BF.7 has been detected in the US, UK and in several countries in Europe including Belgium, Germany, France and Denmark. BF.7 was first detected in India by the Gujarat Biotechnology Research Centre (GBRC), Gandhinagar. So far two cases have been detected in Gujarat and one in Odisha.

The WHO opines that the extent to which the enhanced immune escape properties of the newly emergent Omicron descendent variants can lead to new waves is likely to depend on the “regional immune landscape, the size and timing of previous Omicron waves, and the Covid-19 vaccination coverage”. For India, these conditions seem to be favourable at this point in time. The lack of widespread uptake of booster doses remains a matter of concern for those individuals who may be vulnerable on account of age or other comorbidities. While some have called for travel-related restrictions, these are of little practical and epidemiological relevance.

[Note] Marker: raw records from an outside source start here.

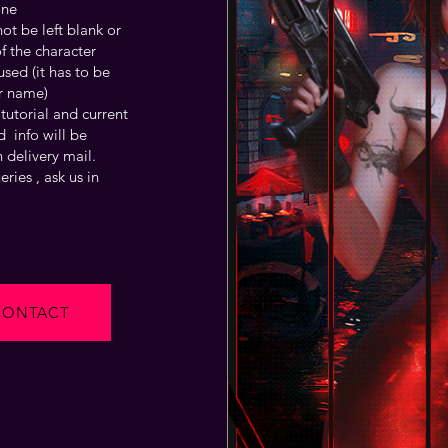
one
t be left blank or
f the character
sed (it has to be
r name)
tutorial and current
 info will be
 delivery mail.
ries , ask us in
CONTACT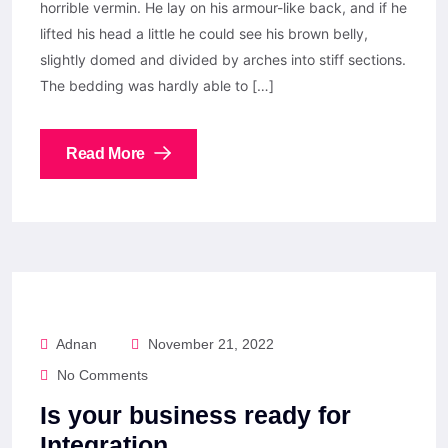
horrible vermin. He lay on his armour-like back, and if he
lifted his head a little he could see his brown belly,
slightly domed and divided by arches into stiff sections.
The bedding was hardly able to […]
Read More
Adnan
November 21, 2022
No Comments
Is your business ready for
Integration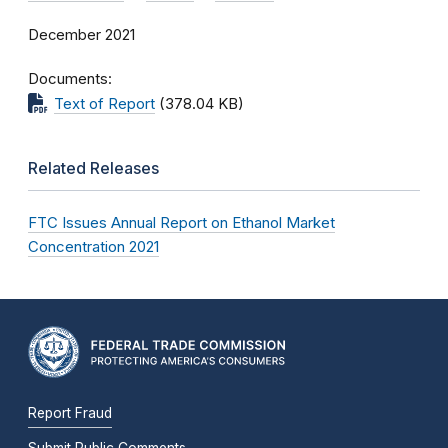
December 2021
Documents
Text of Report
(378.04 KB)
Related Releases
FTC Issues Annual Report on Ethanol Market
Concentration 2021
Report Fraud
Submit Public Comments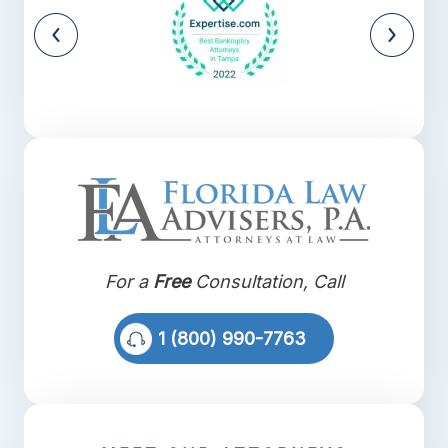
For a
Free
Consultation, Call
1 (800) 990-7763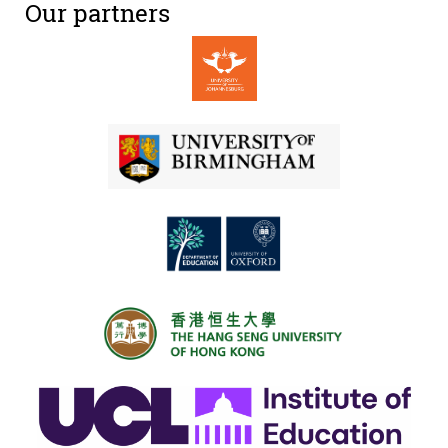
Our partners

As the central government continues to lead the Covid-19 response at the national level, district and municipal level surveillance shall be crucial in picking up the red flags. This makes preparedness and operational readiness at the local levels critical in the next few weeks.

The current phase of the pandemic has come at a time when India has taken up the G20 presidency. As we know, health systems are going through the processes of recovery, reformation, and rejuvenation and all countries are recalibrating to build resilience into their health services to be able to effectively and respond efficiently to health emergencies. Despite immense challenges, India has responded reasonably well through the last three years including in building up capacities of medical countermeasures — through diagnostics, pharmaceuticals and vaccines — as well as digital innovations. Several G20 members are witnessing this surge. This could be the India moment to demonstrate both effective responses as well as establish greater collaboration among member states through a coordinated and shared response framework.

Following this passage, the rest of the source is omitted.